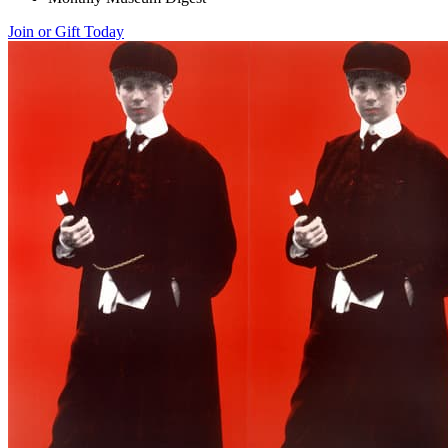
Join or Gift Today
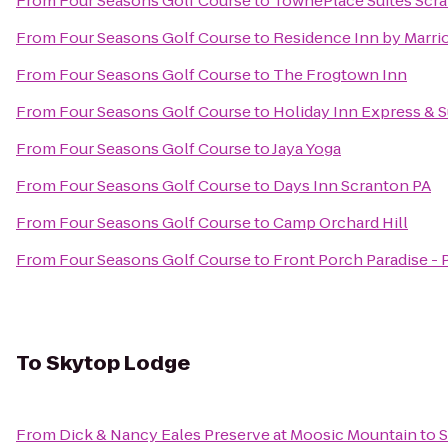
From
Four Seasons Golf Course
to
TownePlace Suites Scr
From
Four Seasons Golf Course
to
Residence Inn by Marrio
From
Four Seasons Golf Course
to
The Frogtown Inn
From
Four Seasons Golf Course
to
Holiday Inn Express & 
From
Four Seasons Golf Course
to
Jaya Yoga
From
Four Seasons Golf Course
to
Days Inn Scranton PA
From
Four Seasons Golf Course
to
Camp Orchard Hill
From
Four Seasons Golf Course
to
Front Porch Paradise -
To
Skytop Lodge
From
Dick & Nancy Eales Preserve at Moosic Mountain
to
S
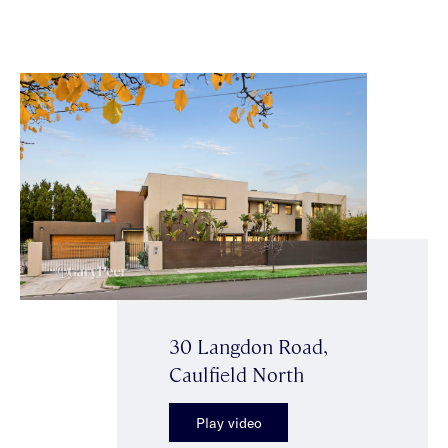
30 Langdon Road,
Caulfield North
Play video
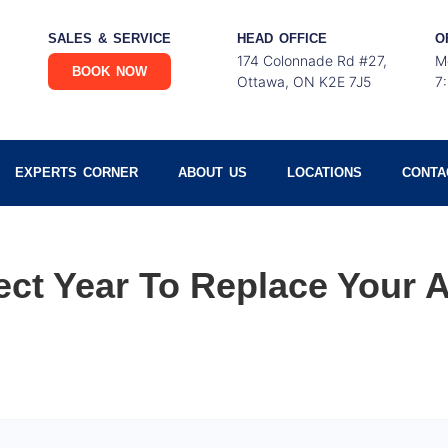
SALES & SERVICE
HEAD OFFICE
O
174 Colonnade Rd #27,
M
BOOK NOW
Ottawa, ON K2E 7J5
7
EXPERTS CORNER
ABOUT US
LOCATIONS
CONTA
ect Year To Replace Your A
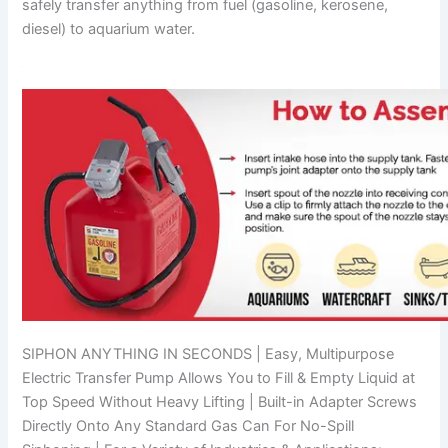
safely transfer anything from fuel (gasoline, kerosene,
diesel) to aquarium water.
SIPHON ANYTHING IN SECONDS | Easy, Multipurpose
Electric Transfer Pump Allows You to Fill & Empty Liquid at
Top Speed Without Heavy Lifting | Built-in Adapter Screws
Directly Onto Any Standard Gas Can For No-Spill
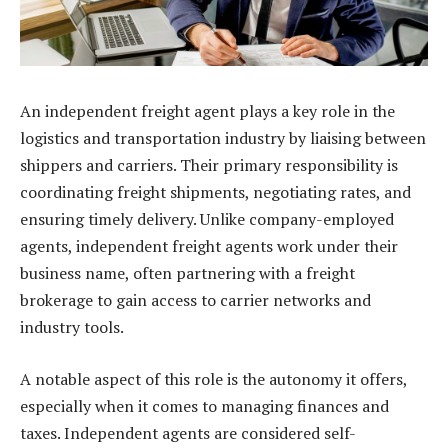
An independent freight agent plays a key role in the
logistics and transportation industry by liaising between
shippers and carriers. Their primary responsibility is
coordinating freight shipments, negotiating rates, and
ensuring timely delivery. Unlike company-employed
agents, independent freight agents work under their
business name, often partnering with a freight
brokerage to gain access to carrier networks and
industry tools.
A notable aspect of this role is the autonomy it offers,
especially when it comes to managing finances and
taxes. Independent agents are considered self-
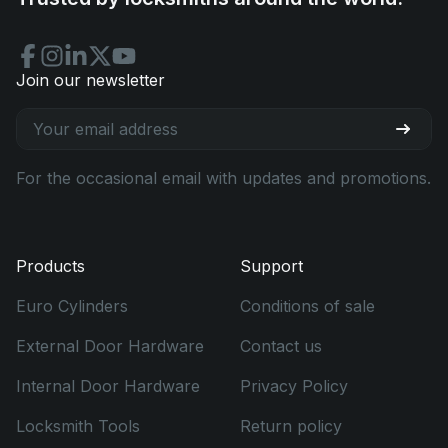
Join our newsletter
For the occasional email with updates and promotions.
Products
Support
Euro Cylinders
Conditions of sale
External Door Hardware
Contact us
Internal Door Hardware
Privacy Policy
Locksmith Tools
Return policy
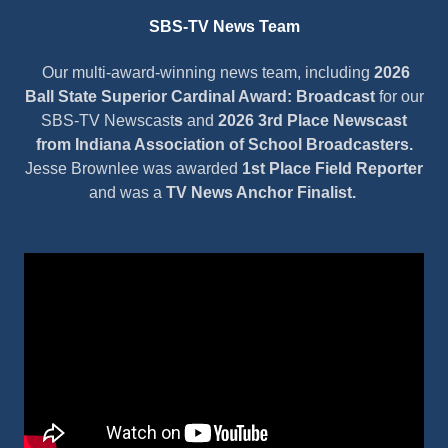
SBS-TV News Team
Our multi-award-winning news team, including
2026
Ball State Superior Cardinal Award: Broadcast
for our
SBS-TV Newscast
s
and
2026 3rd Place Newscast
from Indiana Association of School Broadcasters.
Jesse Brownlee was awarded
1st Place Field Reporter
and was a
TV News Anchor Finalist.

Directions: Each entry is to be transcribed verbatim, and any picture in it is to be skipped.

Response box:
Join or Gift Today
From
Four Seasons Golf Course
to
TownePlace Suites Scr
From
Four Seasons Golf Course
to
Residence Inn by Marrio
From
Four Seasons Golf Course
to
The Frogtown Inn
From
Four Seasons Golf Course
to
Holiday Inn Express & 
From
Four Seasons Golf Course
to
Jaya Yoga
From
Four Seasons Golf Course
to
Days Inn Scranton PA
From
Four Seasons Golf Course
to
Camp Orchard Hill
From
Four Seasons Golf Course
to
Front Porch Paradise -
To
Skytop Lodge
From
Dick & Nancy Eales Preserve at Moosic Mountain
to
S
30 Langdon Road,
Caulfield North
Play video
SALES & SERVICE
HEAD OFFICE
O
174 Colonnade Rd #27,
M
BOOK NOW
Ottawa, ON K2E 7J5
7
EXPERTS CORNER
ABOUT US
LOCATIONS
CONTA
ect Year To Replace Your A
safely transfer anything from fuel (gasoline, kerosene,
diesel) to aquarium water.
SIPHON ANYTHING IN SECONDS | Easy, Multipurpose
Electric Transfer Pump Allows You to Fill & Empty Liquid at
Top Speed Without Heavy Lifting | Built-in Adapter Screws
Directly Onto Any Standard Gas Can For No-Spill
An independent freight agent plays a key role in the
logistics and transportation industry by liaising between
shippers and carriers. Their primary responsibility is
coordinating freight shipments, negotiating rates, and
ensuring timely delivery. Unlike company-employed
agents, independent freight agents work under their
business name, often partnering with a freight
brokerage to gain access to carrier networks and
industry tools.
A notable aspect of this role is the autonomy it offers,
especially when it comes to managing finances and
taxes. Independent agents are considered self-
Join our newsletter
For the occasional email with updates and promotions.
Products
Support
Euro Cylinders
Conditions of sale
External Door Hardware
Contact us
Internal Door Hardware
Privacy Policy
Locksmith Tools
Return policy
SBS-TV News Team
Our multi-award-winning news team, including
2026
Ball State Superior Cardinal Award: Broadcast
for our
SBS-TV Newscast
s
and
2026 3rd Place Newscast
from Indiana Association of School Broadcasters.
Jesse Brownlee was awarded
1st Place Field Reporter
and was a
TV News Anchor Finalist.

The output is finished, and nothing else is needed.